Records:
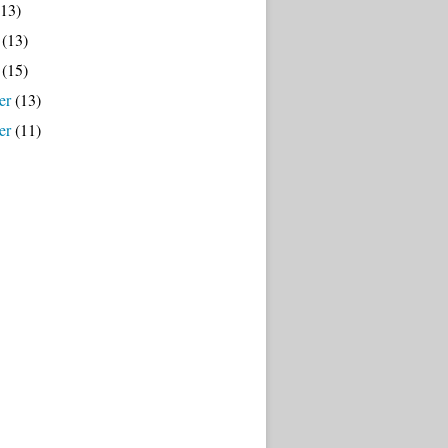
13)
(13)
(15)
er
(13)
er
(11)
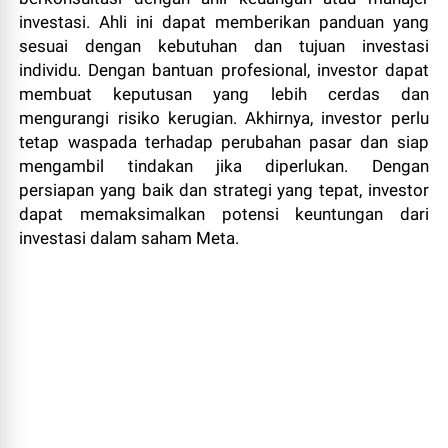
investasi. Ahli ini dapat memberikan panduan yang
sesuai dengan kebutuhan dan tujuan investasi
individu. Dengan bantuan profesional, investor dapat
membuat keputusan yang lebih cerdas dan
mengurangi risiko kerugian. Akhirnya, investor perlu
tetap waspada terhadap perubahan pasar dan siap
mengambil tindakan jika diperlukan. Dengan
persiapan yang baik dan strategi yang tepat, investor
dapat memaksimalkan potensi keuntungan dari
investasi dalam saham Meta.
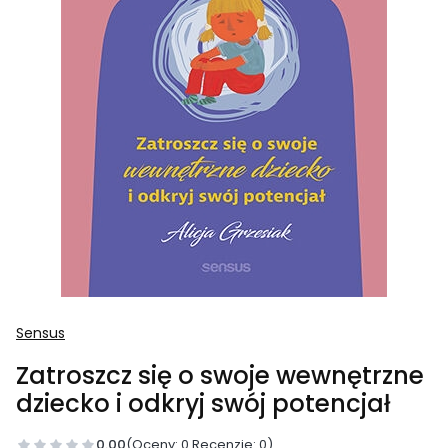
Sensus
Zatroszcz się o swoje wewnętrzne
dziecko i odkryj swój potencjał
0.00
(Oceny: 0 Recenzje: 0)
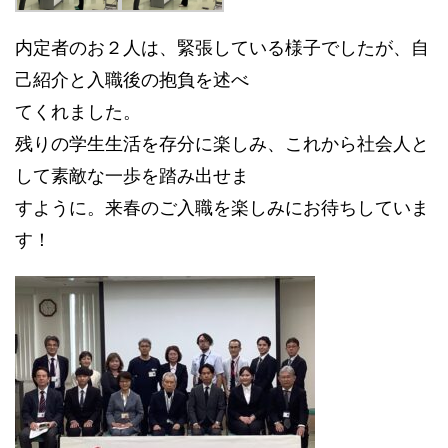
内定者のお２人は、緊張している様子でしたが、自
己紹介と入職後の抱負を述べ
てくれました。
残りの学生生活を存分に楽しみ、これから社会人と
して素敵な一歩を踏み出せま
すように。来春のご入職を楽しみにお待ちしていま
す！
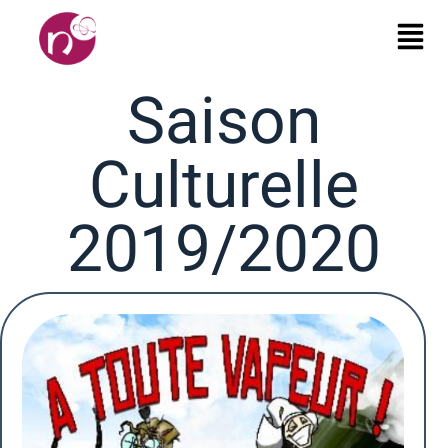
Saison
Culturelle
2019/2020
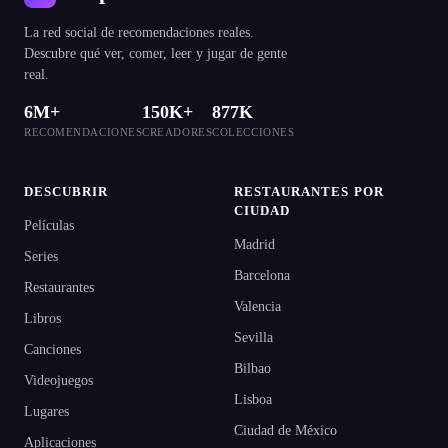
La red social de recomendaciones reales.
Descubre qué ver, comer, leer y jugar de gente
real.
6M+
150K+
877K
RECOMENDACIONES
CREADORES
COLECCIONES
DESCUBRIR
RESTAURANTES POR
CIUDAD
Películas
Madrid
Series
Barcelona
Restaurantes
Valencia
Libros
Sevilla
Canciones
Bilbao
Videojuegos
Lisboa
Lugares
Ciudad de México
Aplicaciones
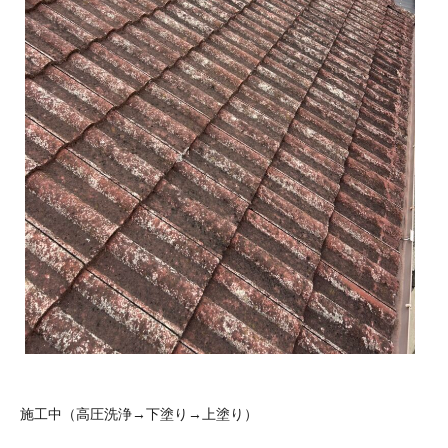
施工中（高圧洗浄→下塗り→上塗り）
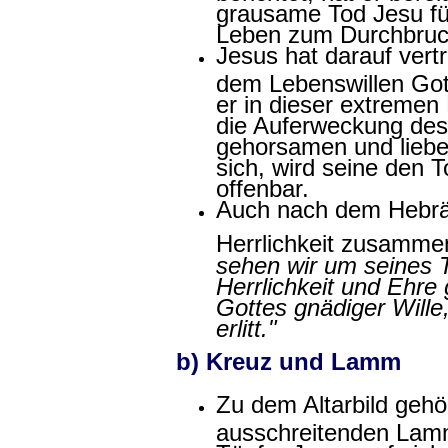
grausame Tod Jesu fü
Leben zum Durchbruch
Jesus hat darauf vert
dem Lebenswillen Gott
er in dieser extremen
die Auferweckung des
gehorsamen und liebe
sich, wird seine den T
offenbar.
Auch nach dem Hebräe
Herrlichkeit zusamme
sehen wir um seines T
Herrlichkeit und Ehre
Gottes gnädiger Wille,
erlitt."
b) Kreuz und Lamm
Zu dem Altarbild gehö
ausschreitenden Lamm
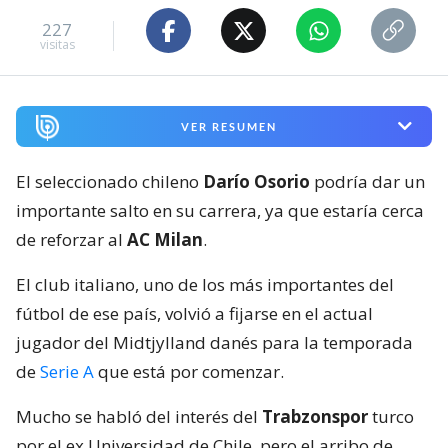
227
visitas
VER RESUMEN
El seleccionado chileno
Darío Osorio
podría dar un
importante salto en su carrera, ya que estaría cerca
de reforzar al
AC Milan
.
El club italiano, uno de los más importantes del
fútbol de ese país, volvió a fijarse en el actual
jugador del Midtjylland danés para la temporada
de
Serie A
que está por comenzar.
Mucho se habló del interés del
Trabzonspor
turco
por el ex Universidad de Chile, pero el arribo de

Your instructions:
Copy out all the data exactly. No images belong in the copy.

Exercise solution:
13)
(13)
(15)
er
(13)
er
(11)
investasi. Ahli ini dapat memberikan panduan yang
sesuai dengan kebutuhan dan tujuan investasi
individu. Dengan bantuan profesional, investor dapat
membuat keputusan yang lebih cerdas dan
mengurangi risiko kerugian. Akhirnya, investor perlu
tetap waspada terhadap perubahan pasar dan siap
mengambil tindakan jika diperlukan. Dengan
persiapan yang baik dan strategi yang tepat, investor
dapat memaksimalkan potensi keuntungan dari
investasi dalam saham Meta.
Sensus
Zatroszcz się o swoje wewnętrzne
dziecko i odkryj swój potencjał
0.00
(Oceny: 0 Recenzje: 0)
内定者のお２人は、緊張している様子でしたが、自
己紹介と入職後の抱負を述べ
てくれました。
残りの学生生活を存分に楽しみ、これから社会人と
して素敵な一歩を踏み出せま
すように。来春のご入職を楽しみにお待ちしていま
す！
Saison
Culturelle
2019/2020
La red social de recomendaciones reales.
Descubre qué ver, comer, leer y jugar de gente
real.
6M+
150K+
877K
RECOMENDACIONES
CREADORES
COLECCIONES
DESCUBRIR
RESTAURANTES POR
CIUDAD
Películas
Madrid
Series
Barcelona
Restaurantes
Valencia
Libros
Sevilla
Canciones
Bilbao
Videojuegos
Lisboa
Lugares
Ciudad de México
Aplicaciones
施工中（高圧洗浄→下塗り→上塗り）
grausame Tod Jesu fü
Leben zum Durchbruch
Jesus hat darauf vert
dem Lebenswillen Gott
er in dieser extremen
die Auferweckung des
gehorsamen und liebe
sich, wird seine den T
offenbar.
Auch nach dem Hebräe
Herrlichkeit zusamme
sehen wir um seines T
Herrlichkeit und Ehre
Gottes gnädiger Wille,
erlitt."
b) Kreuz und Lamm
Zu dem Altarbild gehö
ausschreitenden Lamm
227
visitas
VER RESUMEN
El seleccionado chileno
Darío Osorio
podría dar un
importante salto en su carrera, ya que estaría cerca
de reforzar al
AC Milan
.
El club italiano, uno de los más importantes del
fútbol de ese país, volvió a fijarse en el actual
jugador del Midtjylland danés para la temporada
de
Serie A
que está por comenzar.
Mucho se habló del interés del
Trabzonspor
turco
por el ex Universidad de Chile, pero el arribo de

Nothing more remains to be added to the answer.